Some of the other features include:
• Bottle holder on the both sides – This is a nice, simple design feature that puts a smile on my face. I feel like a real adventurer with my water and sports drink sloshing on either side of me.
• Breathable mesh shoulder straps – This feature shows up on a lot of gear. Still not sure how valuable it is. My shoulders don’t sweat. Would have preferred more padding, but realize that would make the light back pack that much less light and packable.
• Pack-in pocket that doubles as an inner pocket – Always appreciate any extra pockets or dividers that help separate the contents. Nothing too elaborate here. Just a nice touch.(click here for more backpacks like this)
My model of the backpack came in a darkish shade of red. Looking over the web, I’ve seen other colors available such as purple, blue and green. The backpack itself is nothing extraordinary to look at once unpacked. That’s not a negative or a knock on the backpack. It’s just that a backpack is going to look like most other backpacks. There is a basic form and most packs will stick to it. From a cursory inspection everything looked solidly built. My pack had no busted seams or errant threads/stitching. I always take these as a good sign when inspecting new pieces of equipment.

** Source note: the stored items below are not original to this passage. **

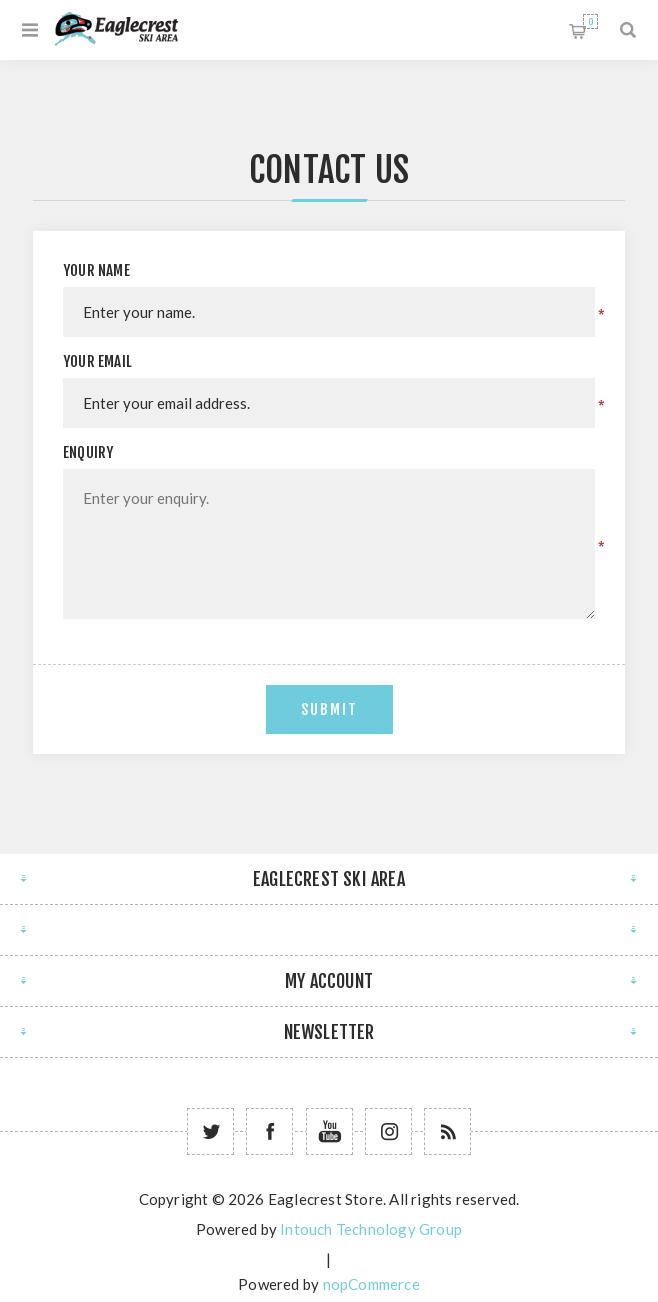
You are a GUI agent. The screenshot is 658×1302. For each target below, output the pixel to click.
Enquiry (88, 452)
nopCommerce (371, 1284)
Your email (97, 361)
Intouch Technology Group (371, 1229)
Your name (96, 270)
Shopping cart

When using the backpack as a secondary pack, the New Outlander has performed well. Since I have been trying to discipline myself on not over packing, I make sure to take only the essentials for my hikes. Since I’m usually hiking with friends, we can share supplies so that helps reduce the load by a good amount.
For solo hikes, the 30 liter backpack might lean towards a bit small if you pack a lot, but it has not been a problem for me (yet). Of course, for all I know a more experienced hiker might look at my hiking needs and burst into tears of laughter at my inexperienced ways.
I had a couple of instances of getting caught in the rain and the waterproofing seemed to hold up. None of the contents got wet, so that test was passed. Someone told me the surefire test was to throw the pack in the stream. It’s funny how they shut right up when I asked if I could toss their camera in the creek to test its waterproofing.
So far so good. All the straps and zippers are hanging in there and still work fine. The only sign that the bag gets use is natural scuffing from hitting the ground or sitting in the grass. It has gone through the standard routine of getting hit by branches or snagging on good old fashioned New England thorn bushes. There are no tears or rips in the backpack after some heavy usage. That’s impressive because I really think those thorns could tear through most anything made on the planet. I hate them. There are times when I’m pulling the thorns from my clothes that I imagine Superman complaining about them.
This is a very affordable pack. Depending on where you shop, you should find it for less than $50. Truth be told, even though I do my best to support local businesses, I bought this backpack online from a hiking supply site. Speed and convenience beat out local retailer support this time. Don’t hate me. I bought some extra supplies locally to make up for it.
I find the New Outlander one of the better backpacks for auxiliary usage when camping. It has held up well for my hiking trips. I want my gear to be basically invisible when I’m using it. There is no worse fear than walking through the woods worrying that items might be falling out behind you. This fear comes from a past experience where as I hiked my pack felt lighter and lighter. Stupidly, I thought I was getting my second wind and started picking up my pace. Nope. My crappy backpack (manufacturer’s name redacted) had split along the side seam and some of my gear started slipping out. Luckily, I just followed the trail of fallen items to pick everything up. The weird thing is I had no sharp objects in the pack. The stupid seam has just come undone.
As for the New Outlander, I picked up a second one just to have as a backup in case one of my hiking partners needs a smaller backpack for one of our shorter trips. Better to be prepared than listen to my friend moan that his pack is too big for what we are doing.